Binghamton University’s theater department asks its audience to put its faith in the impossible with its second and final main stage production of the fall semester. “Man of La Mancha” reminds those watching to keep up hope when none is there to be found.
Written by Dale Wasserman, with music by Mitch Leigh and lyrics by Joe Darion, “Man of La Mancha” is based on Wasserman’s non-musical 1959 teleplay, “I, Don Quixote.” The musical tells the story of the “mad” knight, Don Quixote, as a play within a play, performed by Cervantes and his fellow prisoners as he awaits a hearing during the Spanish Inquisition.
The show is set up so that Don Miguel de Cervantes and his squire, Sancho, put on a charade for a group of prisoners, the story of Don Quixote. Eventually the prisoners become a part of the charade.
Caitlin Gotimer, an undeclared freshman who plays Fermina, said that the plot of the show can be very tricky to make sure that the contrast between prison life and “Quixote-life” is apparent, yet also realistic.
“Since the audition process, one thing Tom Kremer has repeatedly said is ‘’La Mancha” is one of the few plays that lets the audience know that the performers are acting,'” Gotimer said. “He has urged us all to take advantage of the liberty to act. That being said, the contrast between Don Miguel de Cervantes and Don Quixote de La Mancha is not only apparent, but makes the show so much fun to watch.”
Tom Kremer, a theater professor, is the director of the play. The cast raved about Kremer’s attention to detail and willingness to help them go as far as possible with their character. They describe him as having insight as well as artistic vision, and praise his constant support and encouragement throughout their work with the show.
Ian Penzel, an undeclared freshman who plays Juan, is extremely grateful to start off his theater career at BU with Kremer as his director.
“He is great to work with, being both fun and professional,” Penzel said. “We all have our laughs and good times, but we also know when it is time to work. Tom treats this show very professionally, as if it were a Broadway production. In turn, we are performing for Binghamton, a show comparable to a Broadway production.”
“Man of La Mancha” stars Steve Tarnow as Don Miguel de Cervantes.
Steve Tarnow, a graduate student in the theater department, stars as Don Miguel de Cervantes. He said that the role has been a great opportunity.
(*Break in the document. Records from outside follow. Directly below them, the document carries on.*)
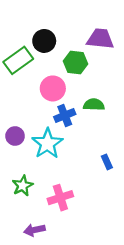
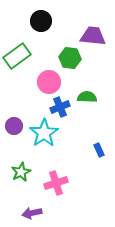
black circle: (44, 41) -> (41, 21), moved

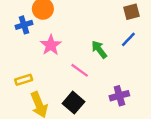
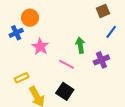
blue line: (128, 39) -> (111, 32), moved
green arrow: (99, 49) -> (80, 45), turned 35
purple cross: (119, 96) -> (101, 60), moved

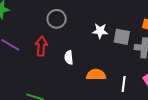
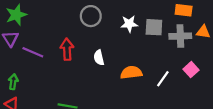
gray circle: (57, 19) -> (91, 16), moved
white line: (124, 84) -> (163, 79), turned 35

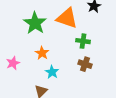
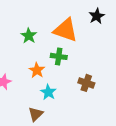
green star: (35, 23) -> (29, 36), size x0.6
green cross: (83, 41) -> (59, 56), moved

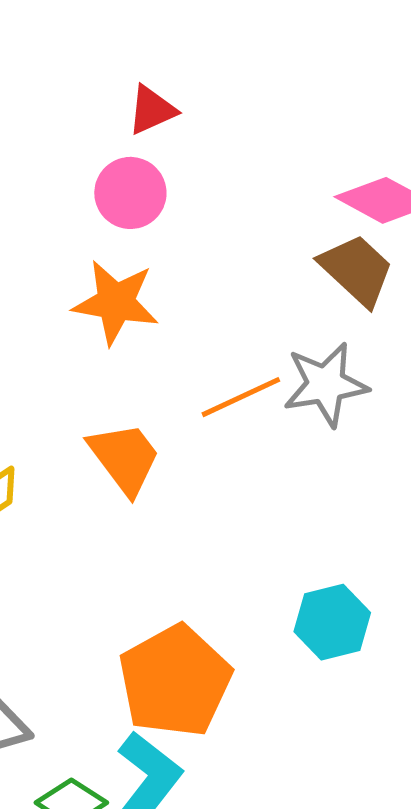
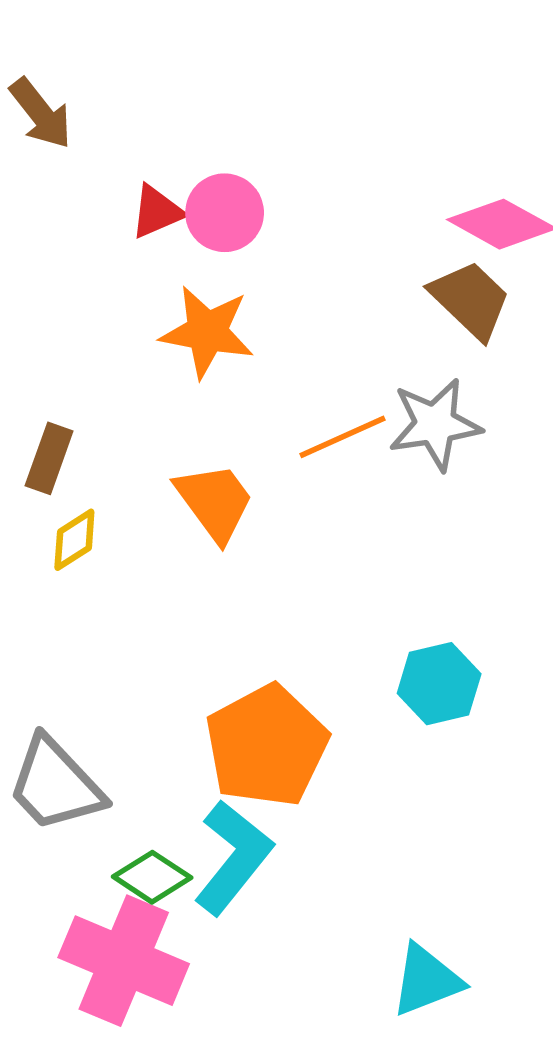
red triangle: (152, 110) -> (157, 212), moved

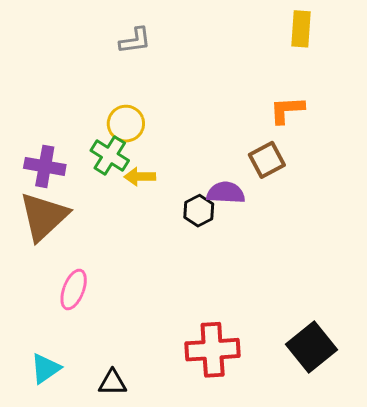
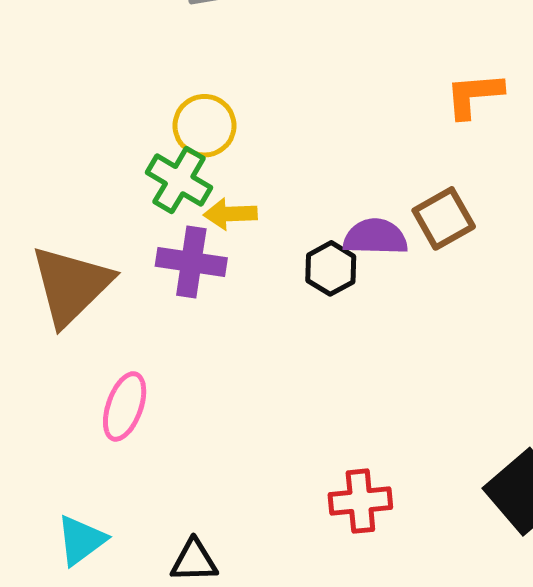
brown square: (267, 160) -> (444, 218), moved
purple cross: (45, 166) -> (191, 262), moved
red cross: (213, 350) -> (360, 501), size x0.7

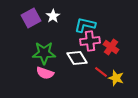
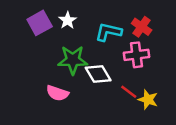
pink cross: (90, 41) -> (136, 55), moved
red cross: (111, 47) -> (142, 27), moved
green star: (44, 53) -> (73, 60), moved

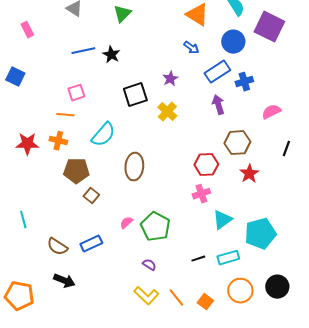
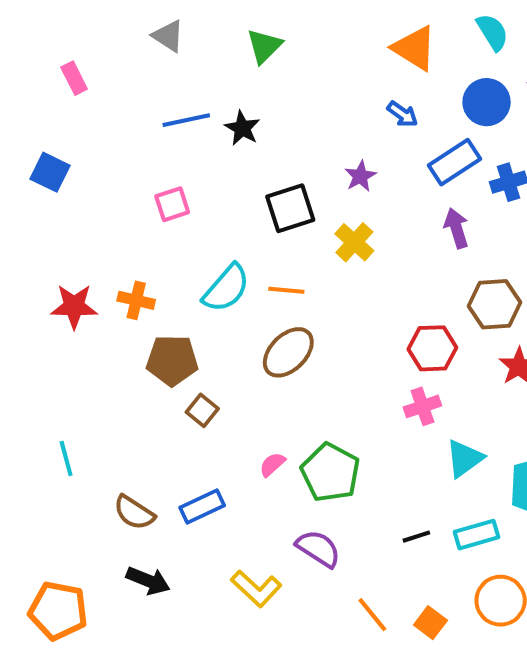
orange line: (65, 115) -> (286, 290), moved
brown ellipse: (134, 167) -> (288, 352), turned 40
purple semicircle: (149, 265) -> (318, 549), size x1.6
yellow L-shape: (146, 296) -> (256, 589), moved

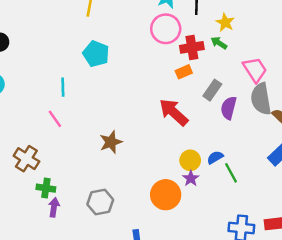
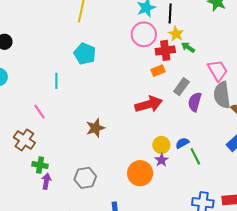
yellow star: (225, 22) -> (176, 34), moved
red arrow: (174, 112) -> (149, 104), turned 120
pink line: (55, 119) -> (40, 112), moved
“Cervantes is the centerfuge to which the entire show really revolves around,” Tarnow said. “At times, Cervantes is very narrator-like as he goes through his story, teaching the parts to the other prisoners, but as Quixote, he becomes the very symbol of what it is to live life at its fullest, and what life ought to be, if only people would live their lives as if any moment could be their last.”
A unique aspect of this musical is the intricate fight scenes. Multiple cast members commented on enjoying the extensive stage combat they had to learn.
Austin Tooley, who plays Sancho, said that BU students will enjoy the play as it provides a chance to escape into a fun world.
“I think that the quest of Don Quixote is a quest that people can find in their own lives, a quest for something outside of themselves,” said Tooley, a first-year graduate student in the theater department’s directing track. “When the world begins to take on the grey pallor of war, hunger, hardship or any of [the] multitude of problems that beset life, then a quest for something far greater, even if unattainable, begins to look like the only glimmer of something hopeful.”
“Man of La Mancha” is set to open at 8 p.m. on Nov. 11, with performances at 8 p.m. on Nov. 12, 18 and 19 and at 2 p.m. on Nov. 20 in the Anderson Center’s Watters Theater. Tickets are on sale at the box office in the Anderson Center at $10 for students with ID, $16 for faculty/staff/seniors and $18 for general admission.